By Harry Colbert, Jr., Contributing Writer –
With the initial 911 caller speaking out for the first time, community leaders are calling for a reopening into the investigation of two Minneapolis police officers involved in the killing of Jamar Clark.
RayAnn Hayes, the initial 911 caller on Nov. 15 – the night Clark was killed – said not only was the nature of her relationship with Clark mischaracterized, she was never the victim of a domestic incident and Clark was never aggressive towards her or paramedics. Hennepin County Attorney Mike Freeman mentioned Hayes by name when he announced he would not be filing charges against Minneapolis Police Officers Dustin Schwarze and Mark Ringgenberg – the officers involved in the 61-second encounter with Clark that ended with Clark being shot in the head. Clark was unarmed during the incident, but Freeman chose not to indict Schwarze and Ringgenberg citing the officers’ claims that they “feared for their lives” because, they said, Clark reached for Ringgenberg’s gun during a struggle that appeared to have been initiated by Ringgenberg. A portion of the encounter was captured on videotape. There is no known videotape of the actual shooting.
“The presentation by Mike Freeman has left us with more questions than answers,” said Minneapolis NAACP President Nekima Levy-Pounds. “The testimony of more than 20 African-American witnesses who came forward was discounted and it has resulted in a miscarriage of justice.”
Hayes said in no way was Clark combative towards her or paramedics and she never indicated Clark struck her, a claim made by Freeman during his March 30 press conference when he announced his decision not to indict.
“When you hear the 911 call, I was calm, I wasn’t hysterical or anything,” said Hayes. “I never said Jamar hit me, so I don’t know where they got that from. All these stories that are going around are not true … I’m just sick of the rumors.”
According to Hayes, she called 911 because she injured her leg trying to break up an altercation between two individuals at an apartment party. She said Clark was not involved in the altercation. She said she was quoted as giving a statement in the ambulance saying Clark hit her, but paramedics gave her a strong sedative for pain and she does not recall saying anything. The injury to Hayes’ leg was severe enough to require emergency surgery. She said she was so sedated and that she was unaware of Clark’s death until two days later when she was told by a family member.
Hayes said the rumors of her being romantically linked to Clark are also untrue. She said the two were friends and nothing more. According to Hayes, Clark told ambulance workers he was her son in order to ride with her to the hospital.

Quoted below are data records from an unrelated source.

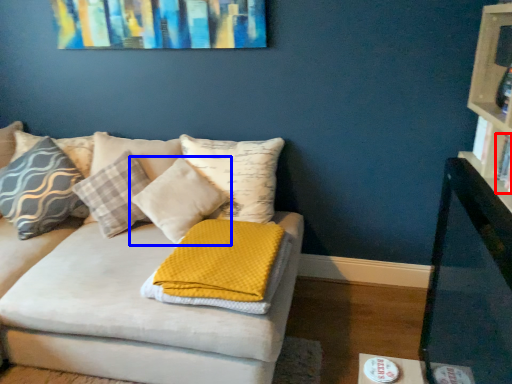 Question: Which of the following is the farthest to the observer, book (highlighted by a red box) or pillow (highlighted by a blue box)?

Choices:
 (A) book
 (B) pillow

Answer: (B) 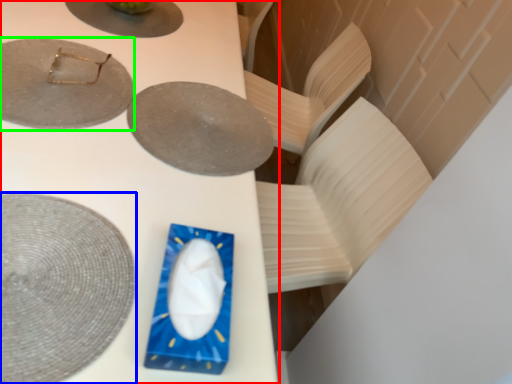 Question: Which is farther away from table (highlighted by a red box)? plate (highlighted by a blue box) or plate (highlighted by a green box)?

Choices:
 (A) plate
 (B) plate

Answer: (A) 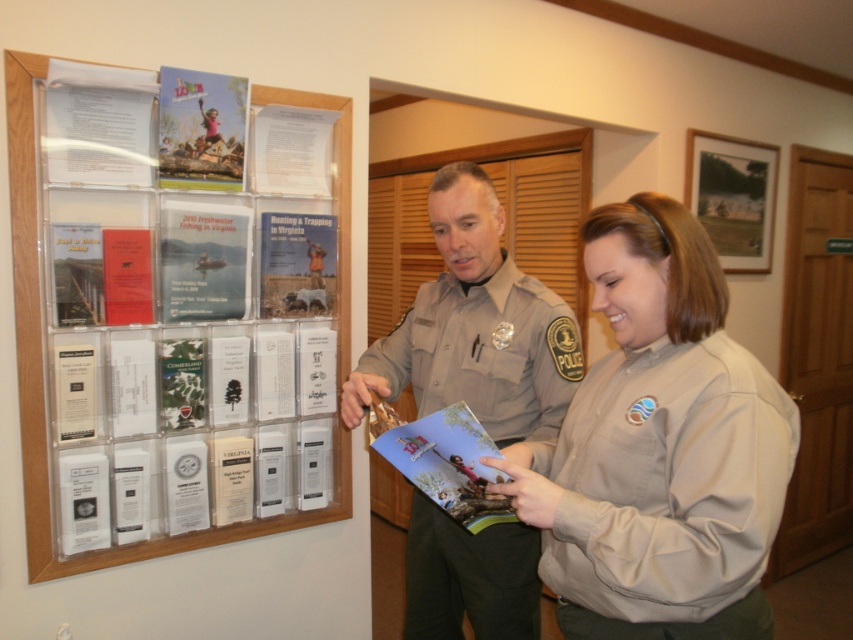 You are a visitor at a community event and want to pick up the matte plastic brochure at upper left and the beige uniform at center. Which one can you reach without moving closer to the display board?

The matte plastic brochure at upper left is closer to you than the beige uniform at center, so you can reach it without moving closer to the display board.

You are a visitor at a public information booth and need to pick up the matte plastic brochure at upper left. You are standing 1.64 meters away from it. Can you reach it without moving closer?

The matte plastic brochure at upper left is 1.64 meters away from the viewer. The average human arm length is about 0.7 meters, so you cannot reach it without moving closer. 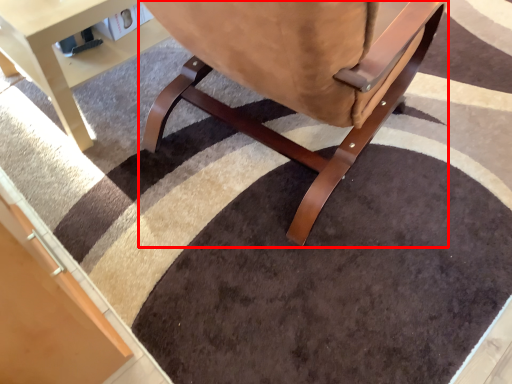 Question: From the image's perspective, what is the correct spatial relationship of chair (annotated by the red box) in relation to table?

Choices:
 (A) above
 (B) below

Answer: (B) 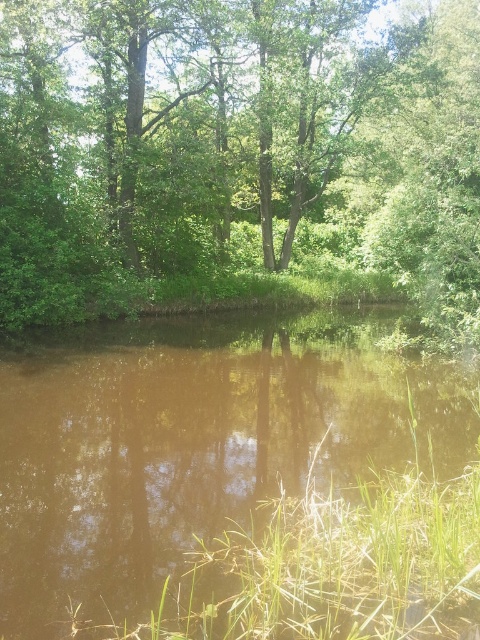 Question: In this image, where is green leafy tree at center located relative to brown murky water at center?

Choices:
 (A) left
 (B) right

Answer: (B)

Question: Is green leafy tree at center to the left of brown murky water at center from the viewer's perspective?

Choices:
 (A) no
 (B) yes

Answer: (A)

Question: Which point is closer to the camera?

Choices:
 (A) green leafy tree at center
 (B) brown murky water at center

Answer: (B)

Question: Which point is farther to the camera?

Choices:
 (A) (260, 60)
 (B) (172, 388)

Answer: (A)

Question: Can you confirm if green leafy tree at center is wider than brown murky water at center?

Choices:
 (A) no
 (B) yes

Answer: (B) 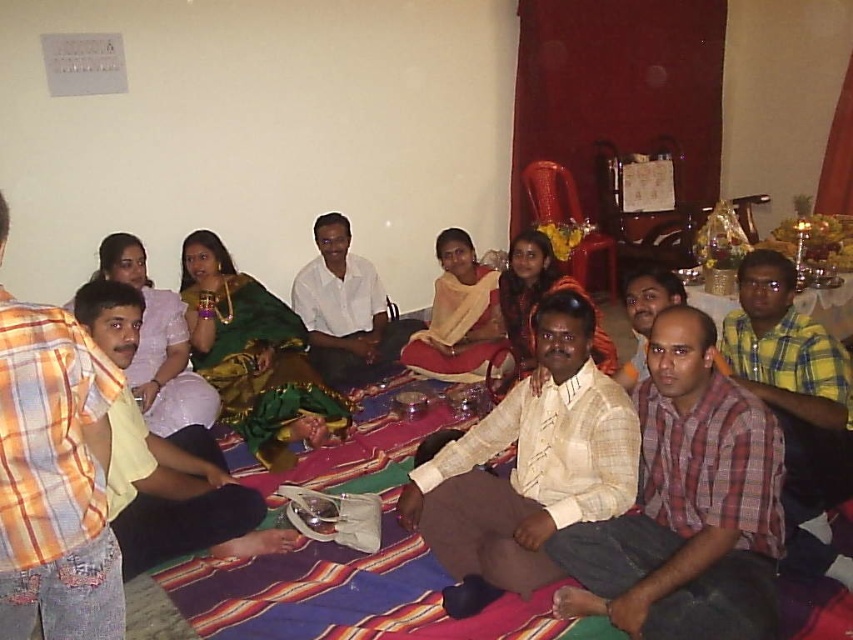 Does yellow plaid shirt at lower right appear over white cotton shirt at center?

Incorrect, yellow plaid shirt at lower right is not positioned above white cotton shirt at center.

Which is in front, point (814, 328) or point (303, 314)?

Point (814, 328) is in front.

The image size is (853, 640). I want to click on yellow plaid shirt at lower right, so click(x=784, y=346).

Who is lower down, yellow plaid shirt at left or matte white cloth at center?

matte white cloth at center

Find the location of `yellow plaid shirt at left`. yellow plaid shirt at left is located at coordinates (178, 497).

The height and width of the screenshot is (640, 853). In order to click on yellow plaid shirt at left in this screenshot , I will do `click(178, 497)`.

Find the location of `yellow plaid shirt at left`. yellow plaid shirt at left is located at coordinates (178, 497).

Between plaid cotton shirt at left and white cotton shirt at center, which one has more height?

white cotton shirt at center is taller.

Can you confirm if plaid cotton shirt at left is thinner than white cotton shirt at center?

Yes, plaid cotton shirt at left is thinner than white cotton shirt at center.

The width and height of the screenshot is (853, 640). In order to click on plaid cotton shirt at left in this screenshot , I will do `click(54, 477)`.

Find the location of `plaid cotton shirt at left`. plaid cotton shirt at left is located at coordinates (54, 477). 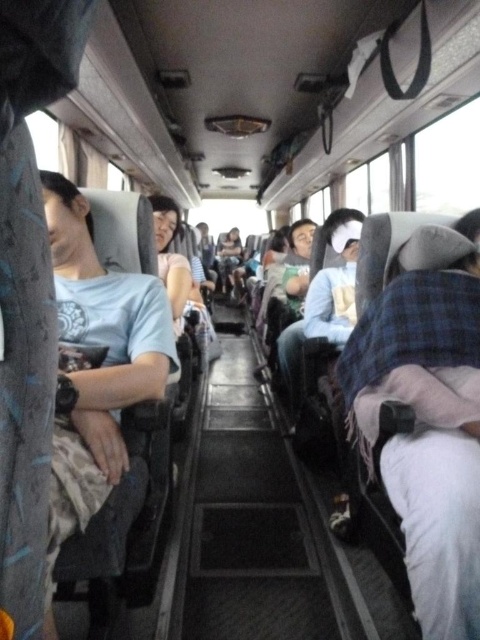 Question: Is matte gray shirt at left wider than light blue fabric pillow at center?

Choices:
 (A) yes
 (B) no

Answer: (B)

Question: Can you confirm if matte gray shirt at left is positioned below light blue fabric pillow at center?

Choices:
 (A) yes
 (B) no

Answer: (A)

Question: Is matte gray shirt at left smaller than light blue fabric pillow at center?

Choices:
 (A) no
 (B) yes

Answer: (B)

Question: Among these points, which one is nearest to the camera?

Choices:
 (A) (48, 189)
 (B) (279, 342)

Answer: (A)

Question: Among these objects, which one is farthest from the camera?

Choices:
 (A) matte gray shirt at left
 (B) light blue fabric pillow at center

Answer: (B) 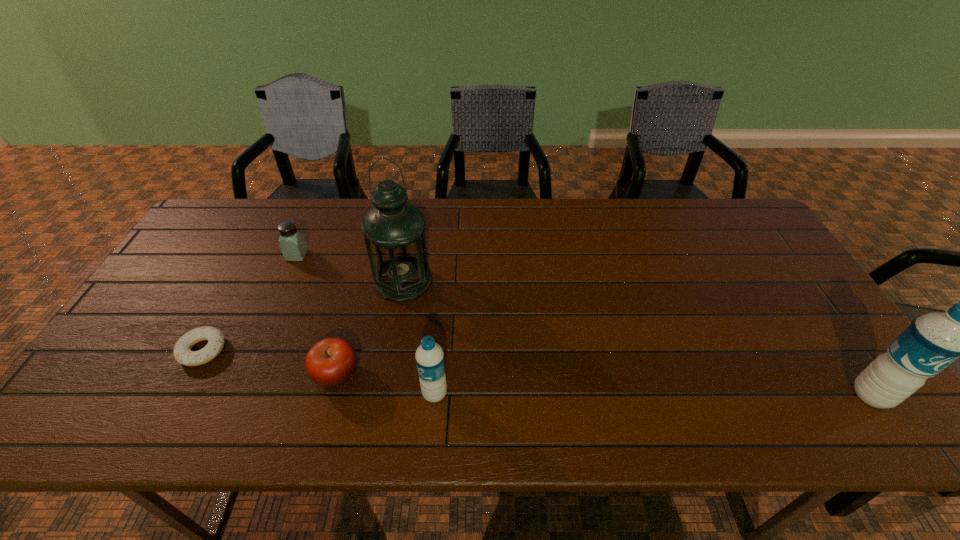 This screenshot has height=540, width=960. I want to click on the left water bottle, so click(x=429, y=356).

Image resolution: width=960 pixels, height=540 pixels. I want to click on the third tallest object, so click(429, 356).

“That’s why he was knocking on the door, he was just trying to check on me,” said Hayes. “You can plainly see he wasn’t hysterical, he wasn’t out of control, he was just standing there. He was never trying to hurt me or anybody else.”
Hayes said she was stunned to hear her name on the news following Freeman’s press conference. She said prior to that she had never heard of Freeman.
“I never had an interview with Mike Freeman. I’ve never seen him until the other day when I saw him on the news and I still didn’t know who he was, so I don’t know where he gets his story from,” said Hayes.
Clark would have never wanted to die according to Hayes. Freeman quoted Schwarze and Ringgenberg saying Clark told them he was, “ready to die.”
“He (Clark) loved life. He was fun, he was a good person. He was life, he would have never said he was ready to die,” said Hayes.
Teto Wilson, an eyewitness to the shooting, also has issues with the police account. According to Wilson, at no time was Clark a threat to officers and he was pinned and completely subdued by officers when Schwarze fired the fatal shot.
“The story that they (police) gave was far different than what I witnessed,” said Wilson. “They had him thoroughly pinned down and he wasn’t moving. One of the cops had his knee pinned to Jamar. He wasn’t moving at all. The report that they put out was not true.”
Wilson also takes issue with the statement that Clark reached for Ringgenberg’s gun and proof was in Clark’s DNA being in the gun.
“Well of course there’s going to be DNA, this kid just got shot in the head so there’s going to be DNA matter everywhere,” said Wilson. “Why can’t we get (Clark’s) fingerprints on anything?”
The Minneapolis NAACP, Minneapolis Black Lives Matter and others are calling for Freeman to reopen the investigation into Clark’s shooting. Freeman issued a statement that said under the laws that he was bound by he had to come to the decision to not indict either officer.
“The prosecutor’s job is to answer the narrow question whether the police reacted unreasonably and without justification at the moment they used deadly force,” said Freeman in his statement. “If the answer to this question is that the officers acted reasonably in fear of their lives or lives of others, the prosecutor, under Minnesota Statutes and Supreme Court cases, cannot bring charges against them.”
At this time it has not been determined if the officers will face federal charges as a result of the killing.